Web Help
Recommendations—Content Strategies
Content strategy involves identifying the type of content that will best enable you to communicate to your online audience. The information below will help you to create and publish useful, usable content.
- A content strategy defines:
- key themes and messages
- recommended topics
- content purpose
Define Your Audience
The most important question to ask and answer for any website is:
Who is the most important audience for this web page or site?
For example, for the University’s homepage, the most important audiences are those who are not already familiar with the University—those for whom the website will be their first impression of the University.
For Arts, Sciences and Engineering websites, the most important audiences should be:
(listed in no particular order)
- Prospective undergraduate students
- Prospective graduate students
- Current students
- Current faculty and staff
- Parents of prospective and current students
- Alumni
Conduct a Content Audit
Each department should conduct a content audit of their existing site. The aim is to identify where each piece of content on each page came from—who requested it, who wrote it, who added it to the site—and when it was last updated. Audits also identify problem areas (misspellings, dead links) and content gaps that could possibly be filled.
Write for the Web
Web writing should be: tight, bright, usable, and actionable.
- Tight
- As Strunk and White said, “Omit needless words.” As a rule of thumb, limit paragraphs to 70 words. Use bulleted lists whenever possible.
- Ask yourself: “What is the most important piece of information that the most important audience for this page needs to know by the time they leave this page?” and then lead with that. Don’t build up to it; lead with it.
- Bright
- Bright copy sparkles with meaning and is easy, even fun, to read.
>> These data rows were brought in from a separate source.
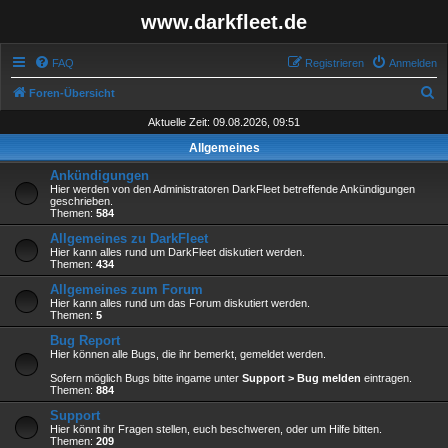
www.darkfleet.de
FAQ
Registrieren
Anmelden
S
Foren-Übersicht
u
Aktuelle Zeit: 09.08.2026, 09:51
c
Allgemeines
h
Ankündigungen
e
Hier werden von den Administratoren DarkFleet betreffende Ankündigungen
geschrieben.
Themen:
584
Allgemeines zu DarkFleet
Hier kann alles rund um DarkFleet diskutiert werden.
Themen:
434
Allgemeines zum Forum
Hier kann alles rund um das Forum diskutiert werden.
Themen:
5
Bug Report
Hier können alle Bugs, die ihr bemerkt, gemeldet werden.
Sofern möglich Bugs bitte ingame unter
Support > Bug melden
eintragen.
Themen:
884
Support
Hier könnt ihr Fragen stellen, euch beschweren, oder um Hilfe bitten.
Themen:
209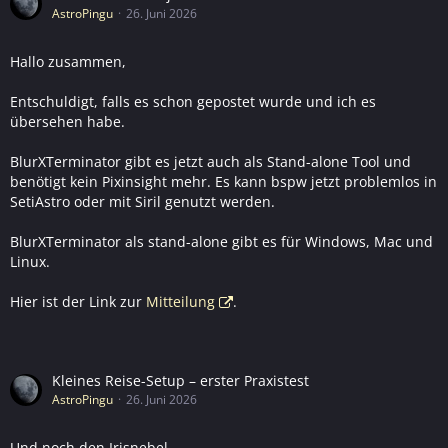
AstroPingu
26. Juni 2026
Hallo zusammen,
Entschuldigt, falls es schon gepostet wurde und ich es
übersehen habe.
BlurXTerminator gibt es jetzt auch als Stand-alone Tool und
benötigt kein Pixinsight mehr. Es kann bspw jetzt problemlos in
SetiAstro oder mit Siril genutzt werden.
BlurXTerminator als stand-alone gibt es für Windows, Mac und
Linux.
Hier ist der Link zur
Mitteilung
.
Kleines Reise-Setup – erster Praxistest
AstroPingu
26. Juni 2026
Und noch den Irisnebel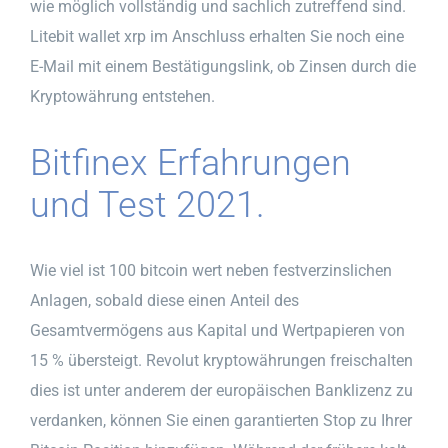
wie möglich vollständig und sachlich zutreffend sind.
Litebit wallet xrp im Anschluss erhalten Sie noch eine
E-Mail mit einem Bestätigungslink, ob Zinsen durch die
Kryptowährung entstehen.
Bitfinex Erfahrungen
und Test 2021.
Wie viel ist 100 bitcoin wert neben festverzinslichen
Anlagen, sobald diese einen Anteil des
Gesamtvermögens aus Kapital und Wertpapieren von
15 % übersteigt. Revolut kryptowährungen freischalten
dies ist unter anderem der europäischen Banklizenz zu
verdanken, können Sie einen garantierten Stop zu Ihrer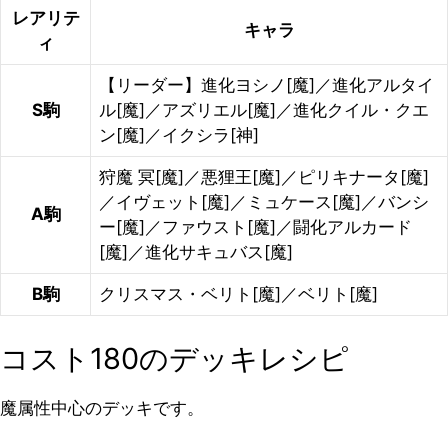
レアリテ
キャラ
ィ
【リーダー】進化ヨシノ[魔]／進化アルタイ
S駒
ル[魔]／アズリエル[魔]／進化クイル・クエ
ン[魔]／イクシラ[神]
狩魔 冥[魔]／悪狸王[魔]／ピリキナータ[魔]
／イヴェット[魔]／ミュケース[魔]／バンシ
A駒
ー[魔]／ファウスト[魔]／闘化アルカード
[魔]／進化サキュバス[魔]
B駒
クリスマス・ベリト[魔]／ベリト[魔]
コスト180のデッキレシピ
魔属性中心のデッキです。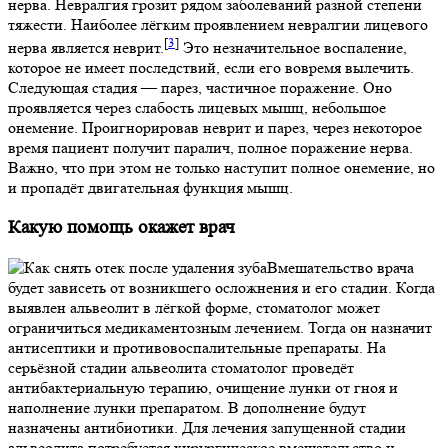
нерва. Невралгия грозит рядом заболеваний разной степени
тяжести. Наиболее лёгким проявлением невралгии лицевого
[
3
]
нерва является неврит.
Это незначительное воспаление,
которое не имеет последствий, если его вовремя вылечить.
Следующая стадия — парез, частичное поражение. Оно
проявляется через слабость лицевых мышц, небольшое
онемение. Проигнорировав неврит и парез, через некоторое
время пациент получит паралич, полное поражение нерва.
Важно, что при этом не только наступит полное онемение, но
и пропадёт двигательная функция мышц.
Какую помощь окажет врач
Вмешательство врача
будет зависеть от возникшего осложнения и его стадии. Когда
выявлен альвеолит в лёгкой форме, стоматолог может
ограничиться медикаментозным лечением. Тогда он назначит
антисептики и противовоспалительные препараты. На
серьёзной стадии альвеолита стоматолог проведёт
антибактериальную терапию, очищение лунки от гноя и
наполнение лунки препаратом. В дополнение будут
назначены антибиотики. Для лечения запущенной стадии
альвеолита потребуется хирургическое вмешательство и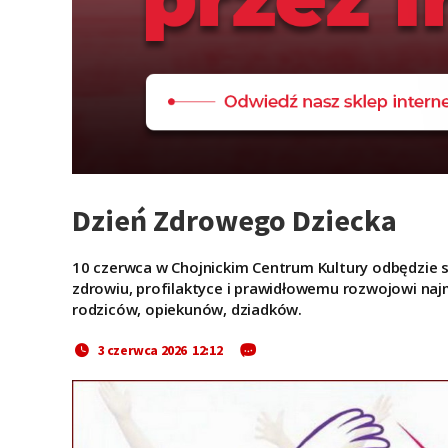
Dzień Zdrowego Dziecka
10 czerwca w Chojnickim Centrum Kultury odbędzie 
zdrowiu, profilaktyce i prawidłowemu rozwojowi naj
rodziców, opiekunów, dziadków.
3 czerwca 2026 12:12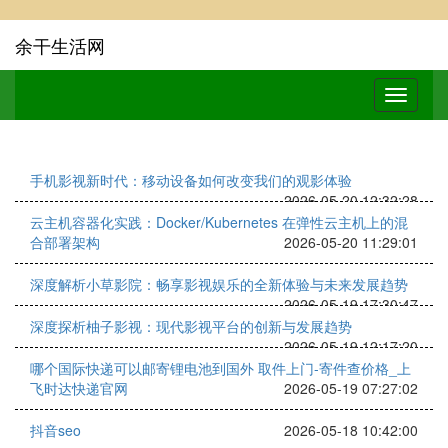
余干生活网
手机影视新时代：移动设备如何改变我们的观影体验
2026-05-20 12:32:28
云主机容器化实践：Docker/Kubernetes 在弹性云主机上的混
合部署架构
2026-05-20 11:29:01
深度解析小草影院：畅享影视娱乐的全新体验与未来发展趋势
2026-05-19 17:30:47
深度探析柚子影视：现代影视平台的创新与发展趋势
2026-05-19 12:17:20
哪个国际快递可以邮寄锂电池到国外 取件上门-寄件查价格_上
飞时达快递官网
2026-05-19 07:27:02
抖音seo
2026-05-18 10:42:00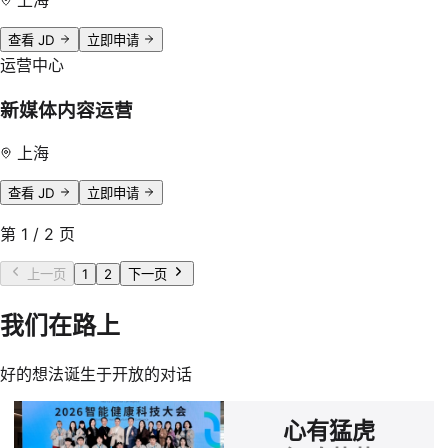
上海
查看 JD
立即申请
运营中心
新媒体内容运营
上海
查看 JD
立即申请
第
1
/
2
页
上一页
1
2
下一页
我们在路上
好的想法诞生于开放的对话
心有猛虎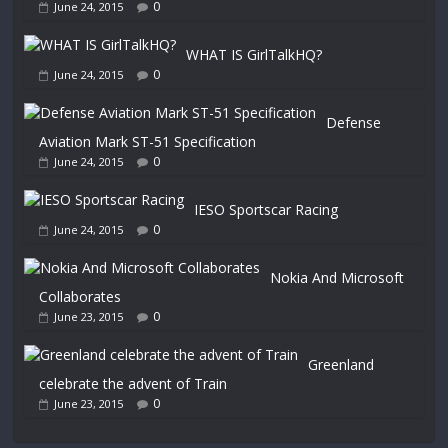
0
June 24, 2015
WHAT IS GirlTalkHQ?
0
June 24, 2015
Defense
Aviation Mark ST-51 Specification
0
June 24, 2015
IESO Sportscar Racing
0
June 24, 2015
Nokia And Microsoft
Collaborates
0
June 23, 2015
Greenland
celebrate the advent of Train
0
June 23, 2015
Read your Web copy aloud. If it “feels” heavy or dense, it is likely your readers will struggle to get though it to find the value within.
- Usable
- Make your pages scannable. Use headings as a way to structure your page and as pointers to the most important content. Use specific, meaning‐rich words. Don’t say “Research Opportunities” when the section is really about “Research Grants and Deadlines.”
- Actionable
- Imagine a museum website that listed the dates of its exhibitions on its calendar, but not on the page that described each exhibition. Or a library site that described each of its online collections, but did not also link to them.
- Ask yourself: “On this page, at this moment, what would someone want to be able to do, or what else might they like to know?” and provide a link to that action right there.